Celiac disease is an autoimmune disorder that particularly affects small intestine. When people affected by celiac disease eat gluten, a reaction is initiated in the body which damages the finger-like projections in small intestine which helps to absorb digested food. Celiac disease is a common problem and affects nearly 3 million Americans.
There are more than 200 symptoms of celiac disease. Yet, some people do not experience any symptoms at all, though they are also at risk of developing the disorder. The disease affects the digestive system primarily, but other parts of the body may also be affected. Anemia for example can occur to a patient.
Celiac disease is an autoimmune disorder that is caused by the reaction of an abnormal immune system to gluten.
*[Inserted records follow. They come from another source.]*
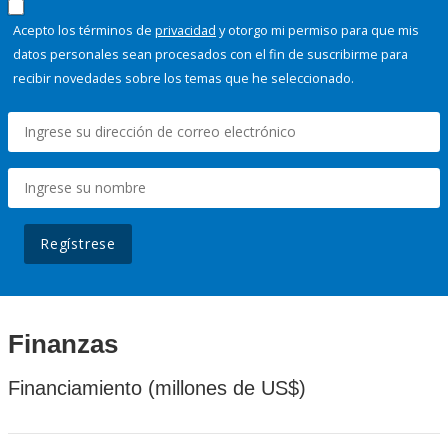
Acepto los términos de
privacidad
y otorgo mi permiso para que mis
datos personales sean procesados con el fin de suscribirme para
recibir novedades sobre los temas que he seleccionado.
Regístrese
Finanzas
Financiamiento (millones de US$)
The immune system mistakes the substance that makes gluten as a threat to the body. The antibodies attack the inside layer of intestines and make it swollen and inflamed.
Celiac disease cannot be completely cured. It can only be prevented and managed. The treatment includes changes in diet. Treatment is done by strictly adhering to a gluten free diet. The intake of gluten is to be avoided completely in most cases. Some people, however, can tolerate traces of gluten.
Your doctor may first conduct a physical exam to note any changes in the body that are apparent easily. He may ask you to undergo through some tests and examinations in order to understand the disorder. Genetics is a major reason for celiac disease. He will review your family history too.
Celiac disease can cause a variety of complications. If celiac disease is not diagnosed and treated on time, it may lead to many long-term complications. Sometimes, the disease is diagnosed only because of these complications. People with celiac disease often develop certain nervous system disorders such as neuropathy and ataxia.